The need to “put a face” on a humanitarian crisis and give it individual particularity is premised on a well-established phenomenon: As the numbers of a group experiencing suffering increases, the level of compassion felt for that group typically decreases. However, the mechanism behind this apparently counterintuitive dynamic — declining compassion as the level of suffering increases — has long resisted understanding.
A 2011 study by the University of North Carolina at Chapel Hill and Georgia State University published in the Journal of Personality and Social Psychology, “Escaping Affect: How Motivated Emotion Regulation Creates Insensitivity to Mass Suffering,” used three experiments to measure the collapse of compassion felt toward a group’s suffering under different emotional conditions.

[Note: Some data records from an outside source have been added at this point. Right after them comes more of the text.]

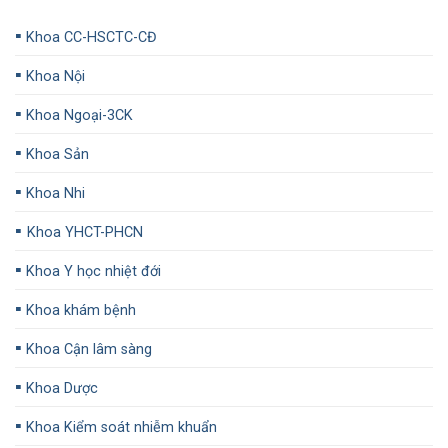
▪️
Khoa CC-HSCTC-CĐ
▪️
Khoa Nội
▪️
Khoa Ngoại-3CK
▪️
Khoa Sản
▪️
Khoa Nhi
▪️
Khoa YHCT-PHCN
▪️
Khoa Y học nhiệt đới
▪️
Khoa khám bệnh
▪️
Khoa Cận lâm sàng
▪️
Khoa Dược
▪️
Khoa Kiểm soát nhiễm khuẩn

In contrast to previous theories suggesting humans are simply not “tuned” to respond proportionately to mass suffering, the study’s authors construct “an alternative account of the collapse of compassion.”

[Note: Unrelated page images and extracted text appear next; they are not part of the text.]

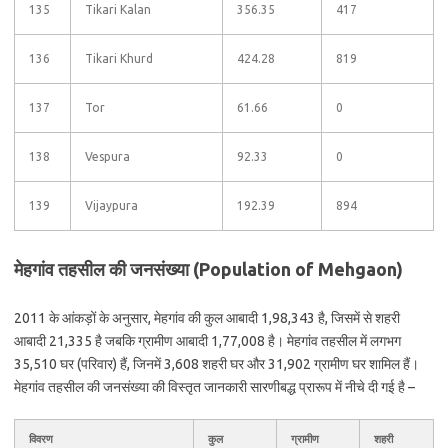
135
Tikari Kalan
356.35
417
136
Tikari Khurd
424.28
819
137
Tor
61.66
0
138
Vespura
92.33
0
139
Vijaypura
192.39
894
मेहगांव तहसील की जनसंख्या (Population of Mehgaon)
2011 के आंकड़ों के अनुसार, मेहगांव की कुल आबादी 1,98,343 है, जिसमें से शहरी
आबादी 21,335 है जबकि ग्रामीण आबादी 1,77,008 है। मेहगांव तहसील में लगभग
35,510 घर (परिवार) हैं, जिनमें 3,608 शहरी घर और 31,902 ग्रामीण घर शामिल हैं।
मेहगांव तहसील की जनसंख्या की विस्तृत जानकारी सारणीबद्ध प्रारूप में नीचे दी गई है –
विवरण
कुल
ग्रामीण
शहरी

The study’s findings include:
- When subjects weren’t asked to donate aid money, they experienced more compassion toward suffering groups than suffering individuals. This suggests that self-interest can play a role when compassion decreases.
- Subjects who were naturally better at regulating their emotions showed a greater decrease in compassion for suffering groups (as compared with individuals) than did subjects with poor emotion regulation. This suggests that active regulation of inner sympathy is at work in the phenomenon.
- Subjects who were explicitly instructed to regulate their emotions showed more compassion toward a suffering individual than a group. However, subjects who were allowed to experience their emotions fully showed increasing compassion over time for single and multiple victims.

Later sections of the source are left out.